The applet above demonstrates the new model, which is closely related to the Vicsek model. A similar view to the previous applet is seen when the "Particle" button is selected. The major difference is that the interaction is no longer based on a fixed interaction length. Following the research on starlings, the birds interact with their nearby neighbors in a density-independent way. In particular, we define the neighbors through the use of the cells in a Voronoi tesselation1 , seen when the "Voronoi" button is selected.
Each cell contains one bird and all points of the space which are closer to that bird than any other. A bird's neighbors are simply defined as those birds in adjacent cells. The size and shape of these cells are not as important as this adjacency relation, so it is often simpler to work with a closely related diagram....

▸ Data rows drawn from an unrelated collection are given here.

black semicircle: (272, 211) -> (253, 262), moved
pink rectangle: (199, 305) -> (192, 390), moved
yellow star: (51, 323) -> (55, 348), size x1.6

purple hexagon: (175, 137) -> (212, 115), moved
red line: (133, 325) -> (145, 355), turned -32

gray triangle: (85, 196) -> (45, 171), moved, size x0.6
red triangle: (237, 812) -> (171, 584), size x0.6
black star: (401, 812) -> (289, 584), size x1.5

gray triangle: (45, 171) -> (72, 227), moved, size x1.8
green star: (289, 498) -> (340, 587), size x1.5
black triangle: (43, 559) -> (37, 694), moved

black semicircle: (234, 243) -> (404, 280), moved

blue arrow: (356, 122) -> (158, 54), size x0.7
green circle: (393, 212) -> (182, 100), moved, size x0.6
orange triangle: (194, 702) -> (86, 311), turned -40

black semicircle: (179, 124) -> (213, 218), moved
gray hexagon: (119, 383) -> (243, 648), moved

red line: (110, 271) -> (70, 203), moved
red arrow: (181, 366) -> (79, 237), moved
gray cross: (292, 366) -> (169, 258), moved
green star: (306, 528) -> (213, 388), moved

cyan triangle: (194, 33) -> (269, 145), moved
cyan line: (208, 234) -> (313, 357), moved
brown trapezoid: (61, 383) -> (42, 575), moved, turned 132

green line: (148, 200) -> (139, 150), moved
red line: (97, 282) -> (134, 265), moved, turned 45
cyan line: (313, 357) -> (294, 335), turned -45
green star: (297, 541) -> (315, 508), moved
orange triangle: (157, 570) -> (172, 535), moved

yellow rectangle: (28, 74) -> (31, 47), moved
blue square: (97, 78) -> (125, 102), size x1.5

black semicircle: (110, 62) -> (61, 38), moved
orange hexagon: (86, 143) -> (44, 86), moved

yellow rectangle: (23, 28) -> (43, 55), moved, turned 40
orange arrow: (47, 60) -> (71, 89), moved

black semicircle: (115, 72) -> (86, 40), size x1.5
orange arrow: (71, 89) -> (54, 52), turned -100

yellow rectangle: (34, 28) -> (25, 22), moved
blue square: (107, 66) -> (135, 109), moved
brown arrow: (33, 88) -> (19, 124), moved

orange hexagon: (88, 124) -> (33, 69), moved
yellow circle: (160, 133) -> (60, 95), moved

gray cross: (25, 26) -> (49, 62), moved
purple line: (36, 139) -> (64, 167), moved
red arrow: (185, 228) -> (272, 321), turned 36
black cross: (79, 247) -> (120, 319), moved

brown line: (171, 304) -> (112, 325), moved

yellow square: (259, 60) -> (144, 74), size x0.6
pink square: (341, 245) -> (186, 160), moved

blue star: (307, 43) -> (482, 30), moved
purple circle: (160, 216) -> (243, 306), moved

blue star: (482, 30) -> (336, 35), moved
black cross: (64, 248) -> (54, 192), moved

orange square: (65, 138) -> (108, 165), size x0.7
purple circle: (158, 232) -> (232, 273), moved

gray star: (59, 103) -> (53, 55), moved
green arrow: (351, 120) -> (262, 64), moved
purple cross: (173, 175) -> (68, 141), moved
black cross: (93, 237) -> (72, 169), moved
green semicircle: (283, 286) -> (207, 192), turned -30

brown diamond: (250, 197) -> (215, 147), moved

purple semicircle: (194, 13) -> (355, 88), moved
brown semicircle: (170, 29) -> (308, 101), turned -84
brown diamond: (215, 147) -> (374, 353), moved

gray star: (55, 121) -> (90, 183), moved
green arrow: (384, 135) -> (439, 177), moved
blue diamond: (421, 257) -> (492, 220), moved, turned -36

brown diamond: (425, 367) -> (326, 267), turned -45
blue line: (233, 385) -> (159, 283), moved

The Delaunay triangulation1 seen in the "Delaunay" view is a diagram of the connections between neighbors. Each vertex represents a bird, and the line segments connect birds who interact with one another (i.e. those that belong to neighboring Voronoi cells). The implementation of the model calculates the Delaunay triangulation directly without reference to the Voronoi tesselation, using some new algorithms.
Unlike the Vicsek model the birds don't collect into dense flocks in the ordered phase, and the model should be considered as a model of the interior of the flock. Note the sudden changes in direction in the ordered phase which might evoke the sudden fluctuations seen in the videos of starlings.
As in the Vicsek model, there is a phase transition as the noise is varied. We have calculated quantities called critical exponents which determine most large scale properties of the flock near the phase transition. This applet also implements a "repulsion" interaction between the birds, which causes them to keep a safe distance from each other. But the presence of the repulsion does not change the critical exponents - an example of universality.